At my grandfather’s 80th birthday party this summer, my dad read a letter that he wrote home after he got his water pump fixed and made it to Chicago for his first job after college. The letter thanked his mom and dad for the support and the money they’d given him, for the car they had bought him, and told them he wouldn’t forget it.
“One day, I hope to do this for my own kids,” he read.
By the time the cake came out, I was crying.
The repair bill for the engine was $168. The burrito and chips were $14. The tank of gas was $51. I got home 11 hours after I started. My dad said he would cover everything, then gave me a hug and a promise I could sleep in the next day before we got back in the Volvo to drive another three out to meet my mom for her mother’s funeral.

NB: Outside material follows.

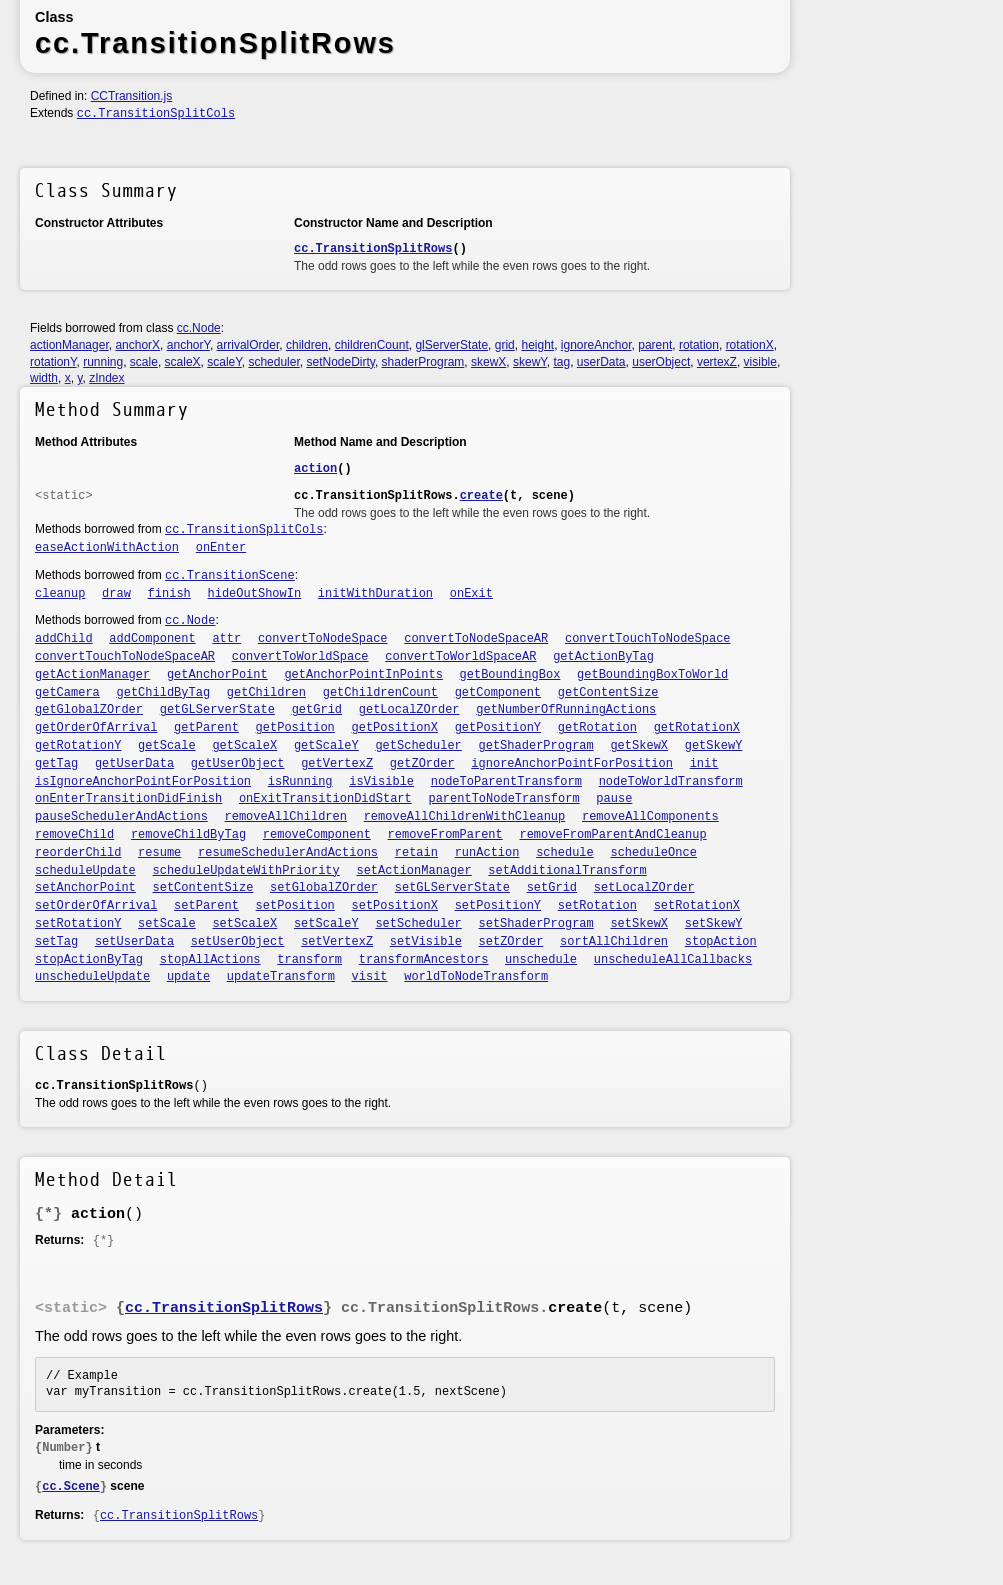 The image size is (1003, 1585). What do you see at coordinates (230, 576) in the screenshot?
I see `cc.TransitionScene` at bounding box center [230, 576].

I’ve developed an automatic kind of guilt about the things my parents buy me, whether it’s a food processor for Christmas or 17 straight years of private education. Their governing philosophy has always been that their parents did it for them and I’ll do it for my kids, but I know how much writers (don’t) make and I worry that I’ll never be able to equal them in their generosity.
I still owe them $1250 in installments for the 240, but I will pay it off. They gave me a good deal because they knew I would learn to appreciate not just the car but them; not just as my parents, but as someone else’s children.
Blair Thornburgh lives in The North.